30 minutes later. a hiccuping julla, drained from all the crying, but quiet finally. her big toenail, cracked crosswise, 3/4 of it might eventually chip off.

damn, i hope the remaining 1/4 grows out nice and smooth just as it has always been. i don't want her to be eventually all grown up and pretty... but hiding an ugly toe.

Friday, January 11, 2008

http://www.mylot.com/?ref=chari_dc

i hear many have earned from this site by simply starting or responding to discussions so i wanna share it with you. so far, i've only earned $2.96 so i'm getting there. just click here as my referal:


http://www.mylot.com/?ref=chari_dc

here's an example of a discussion i responded to....

POSTED ON MYLOT.COM:

What do you do on those days when you are just in a funk you cant get yourself out of? How do you keep youself happy? Or cheer yourself up when you are not? For me the best thing to do is talk to someone about it, another thing I love to do is write, and listen to music.

MY RESPONSE:

CHOCOLATE always, always does the trick for me.
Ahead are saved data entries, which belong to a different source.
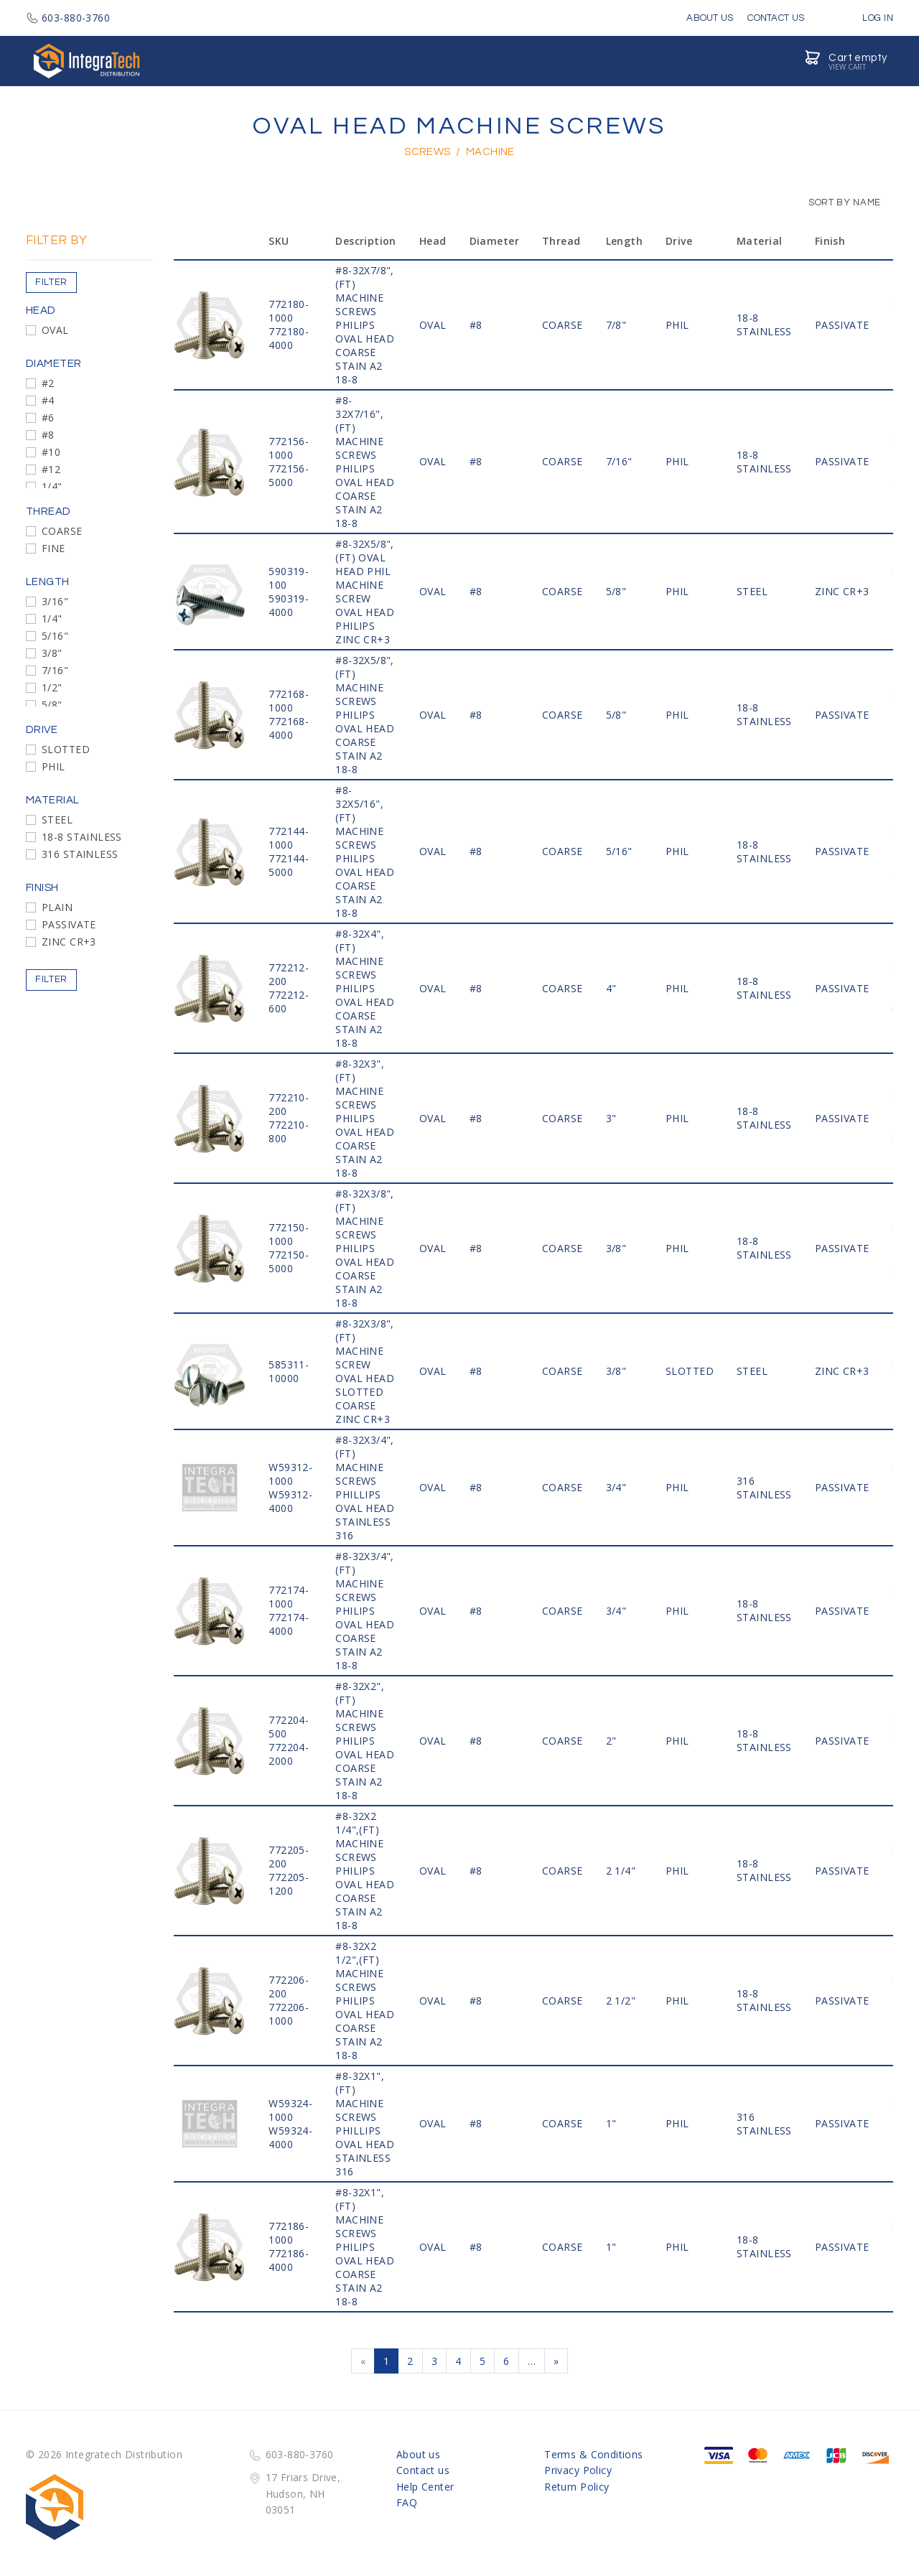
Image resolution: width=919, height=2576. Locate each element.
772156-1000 (289, 448)
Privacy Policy (578, 2470)
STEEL (57, 819)
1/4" (52, 486)
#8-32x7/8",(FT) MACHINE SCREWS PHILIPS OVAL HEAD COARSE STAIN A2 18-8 (364, 324)
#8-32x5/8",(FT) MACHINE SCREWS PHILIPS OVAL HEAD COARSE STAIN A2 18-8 (364, 714)
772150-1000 (289, 1234)
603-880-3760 (68, 17)
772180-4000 (289, 338)
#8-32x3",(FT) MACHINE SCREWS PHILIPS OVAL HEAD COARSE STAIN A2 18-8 (364, 1118)
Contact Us (775, 18)
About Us (709, 18)
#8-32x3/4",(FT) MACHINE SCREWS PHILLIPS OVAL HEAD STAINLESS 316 (364, 1487)
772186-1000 (289, 2232)
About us (418, 2454)
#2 (48, 383)
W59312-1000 (290, 1474)
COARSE (62, 531)
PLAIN (57, 907)
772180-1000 (289, 311)
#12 (51, 469)
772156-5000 (289, 475)
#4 (48, 400)
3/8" (52, 653)
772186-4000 (289, 2260)
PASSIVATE (69, 924)
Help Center (425, 2486)
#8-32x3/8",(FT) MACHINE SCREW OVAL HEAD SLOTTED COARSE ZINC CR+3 (364, 1371)
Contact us (422, 2470)
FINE (53, 548)
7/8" (616, 325)
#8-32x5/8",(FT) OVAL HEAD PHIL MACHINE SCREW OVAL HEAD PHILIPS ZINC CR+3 (364, 591)
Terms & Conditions (593, 2454)
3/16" (55, 601)
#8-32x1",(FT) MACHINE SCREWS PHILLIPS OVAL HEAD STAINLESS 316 (364, 2123)
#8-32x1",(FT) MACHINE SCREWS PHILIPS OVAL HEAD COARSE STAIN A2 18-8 (364, 2246)
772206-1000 (289, 2013)
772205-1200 (289, 1884)
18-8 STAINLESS (82, 837)
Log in (867, 18)
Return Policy (576, 2486)
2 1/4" (621, 1870)
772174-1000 (289, 1596)
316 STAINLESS (80, 854)
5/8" (52, 704)
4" (611, 988)
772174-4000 (289, 1624)
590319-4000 (289, 605)
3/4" (616, 1487)
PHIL (53, 766)
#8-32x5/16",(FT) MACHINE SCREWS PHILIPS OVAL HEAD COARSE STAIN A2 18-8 (364, 851)
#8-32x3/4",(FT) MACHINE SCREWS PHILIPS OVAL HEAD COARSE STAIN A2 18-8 (364, 1610)
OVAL (55, 330)
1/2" (52, 687)
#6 (48, 417)
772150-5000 (289, 1261)
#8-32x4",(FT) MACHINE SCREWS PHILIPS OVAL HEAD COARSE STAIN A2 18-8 (364, 988)
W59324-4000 (290, 2137)
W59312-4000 (290, 1501)
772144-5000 (289, 865)
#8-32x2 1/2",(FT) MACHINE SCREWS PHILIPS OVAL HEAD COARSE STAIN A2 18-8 (364, 2000)
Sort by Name (837, 202)
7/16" (55, 670)
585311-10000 (289, 1371)
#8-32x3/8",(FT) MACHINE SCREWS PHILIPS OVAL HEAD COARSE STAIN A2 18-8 (364, 1248)
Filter (51, 282)
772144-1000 (289, 837)
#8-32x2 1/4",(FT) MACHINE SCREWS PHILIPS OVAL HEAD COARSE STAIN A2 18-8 (364, 1870)
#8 (48, 435)
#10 (51, 452)
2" (611, 1740)
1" (611, 2123)
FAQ (406, 2502)
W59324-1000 (290, 2110)
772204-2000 (289, 1754)
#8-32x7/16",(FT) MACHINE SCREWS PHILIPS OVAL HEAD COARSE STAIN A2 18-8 (364, 461)
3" (611, 1118)
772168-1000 (289, 700)
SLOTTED (66, 749)
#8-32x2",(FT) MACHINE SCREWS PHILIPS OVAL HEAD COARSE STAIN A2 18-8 (364, 1740)
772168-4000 (289, 728)
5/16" (55, 636)
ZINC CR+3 (69, 941)
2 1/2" (621, 2000)
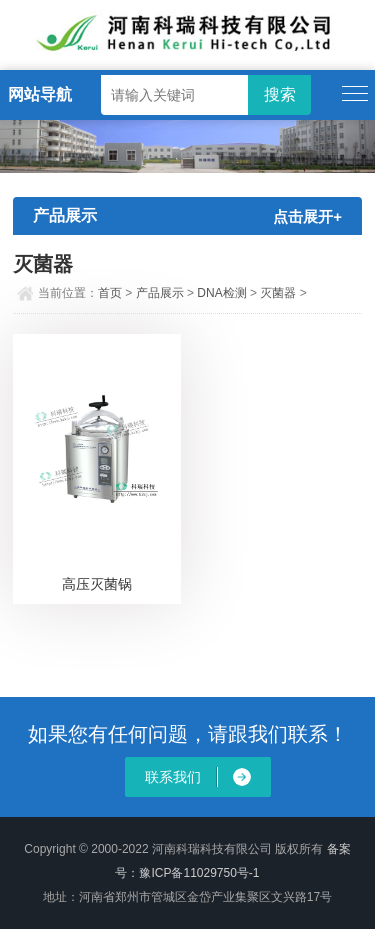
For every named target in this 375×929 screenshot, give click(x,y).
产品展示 (160, 293)
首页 (110, 293)
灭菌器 (278, 293)
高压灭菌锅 (97, 584)
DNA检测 (221, 293)
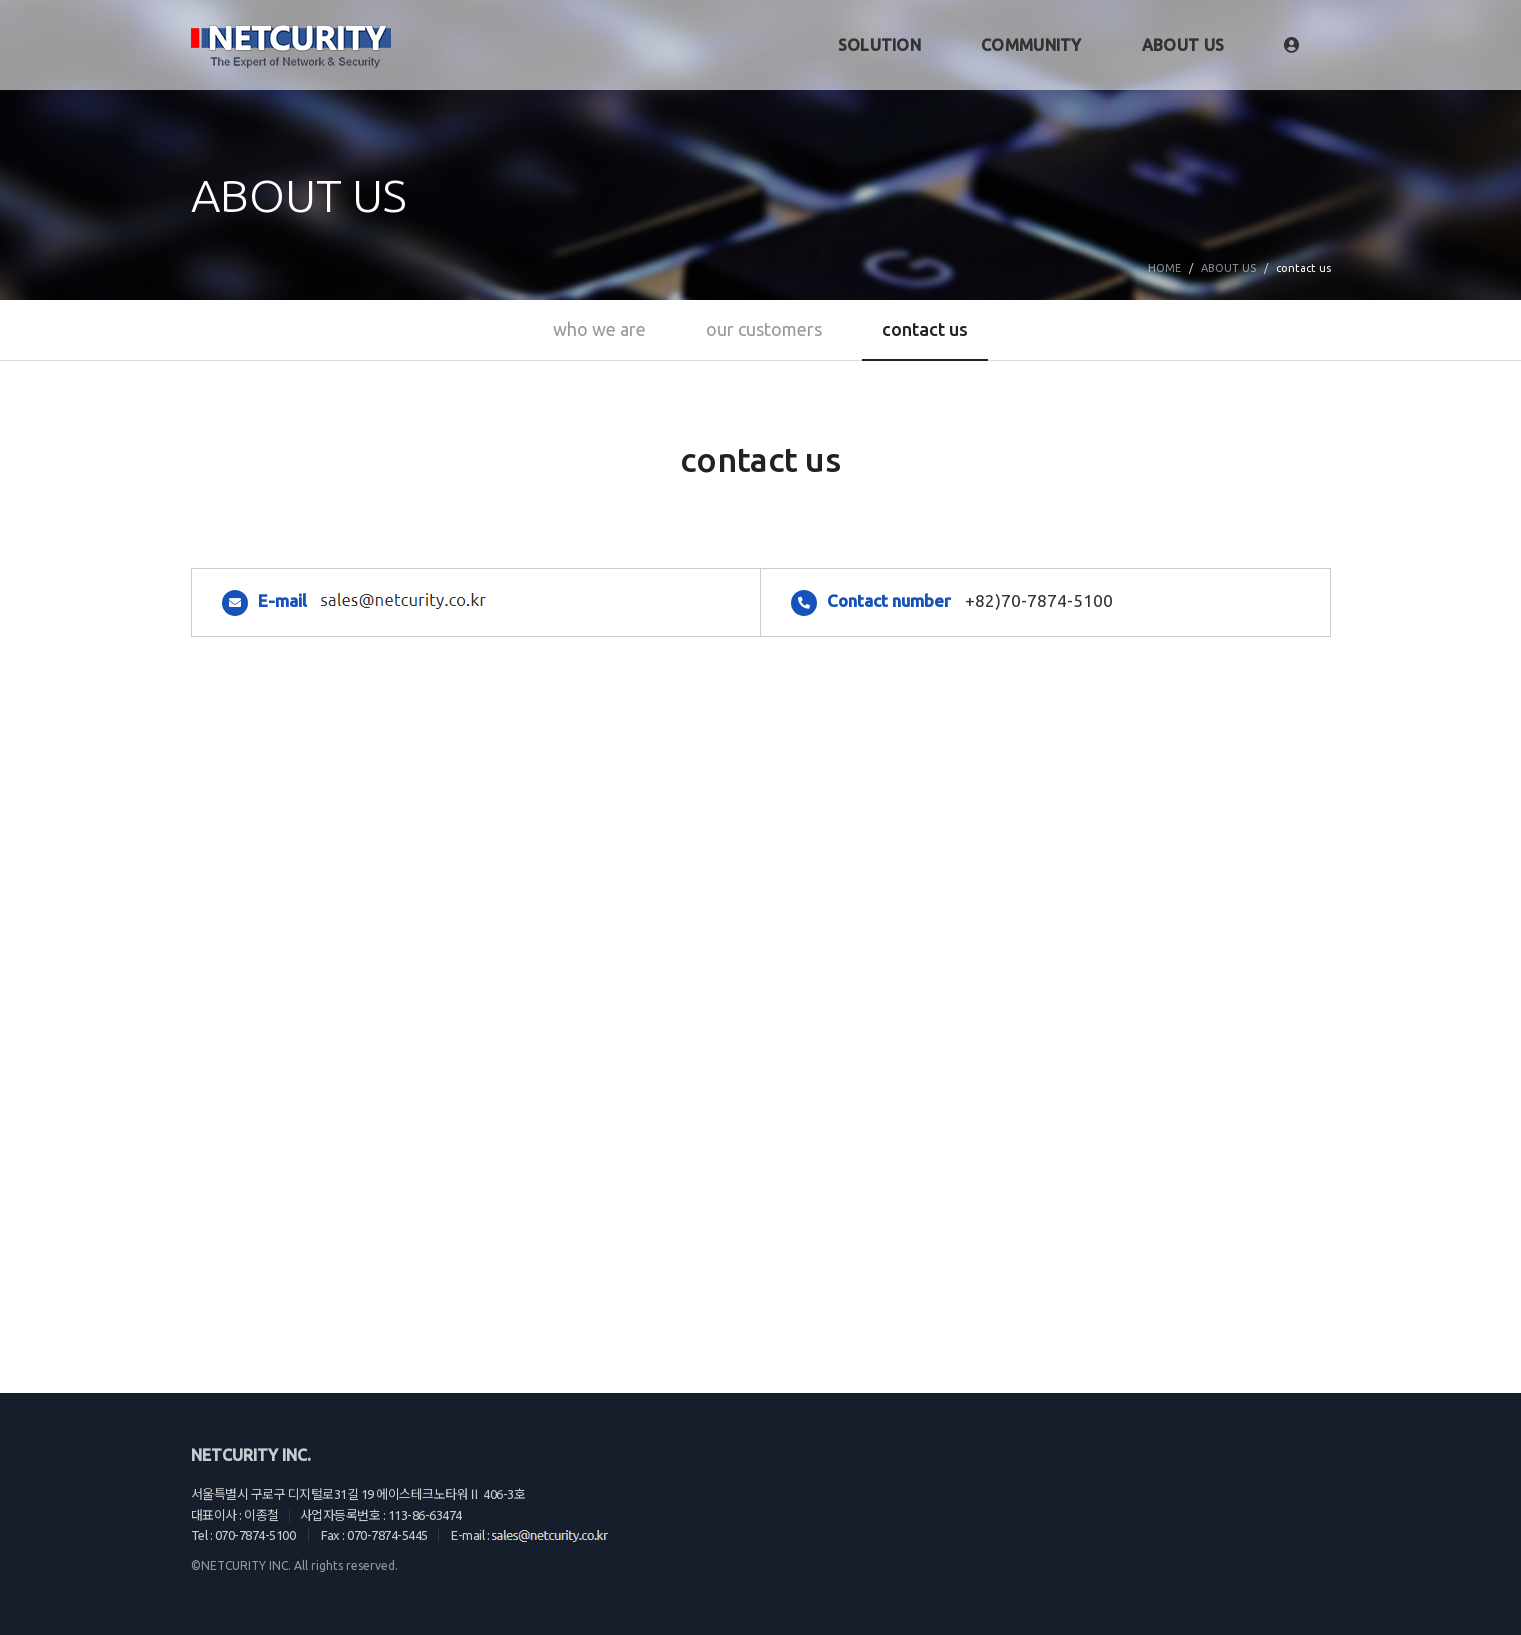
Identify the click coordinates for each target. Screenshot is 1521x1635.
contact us (925, 329)
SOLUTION (879, 45)
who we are (599, 329)
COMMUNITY (1031, 45)
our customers (764, 329)
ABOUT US (1183, 45)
but when i'm around a computer, going online also helps. usually, when i'm online, time is suspended as if everything else around me stops. i usually chat with someone, write on my blog, post on mylot, forward nice emails, upload photos, i can do almost anything i want. and somehow, i forget my problem. and for a few e-moments, i am happy.

now when there's no computer around, i try to read a book that i've read before. it's like renewing an old friendship because i already know what's in it but it's retold to me again. and for a few literary moments, i am happy.

going to the mall and shopping also helps. but sometimes, i end up splurging so i end up more unhappy coz i lost money that i'm supposed to save. but there's something about shopping and buying something you like but don't need that gives a girl a certain lift in spirit. it's like accomplishing or fulfilling something. oh i don't know how to put it.

right now, i am actually not so happy so i'm glad i'm here online...on mylot.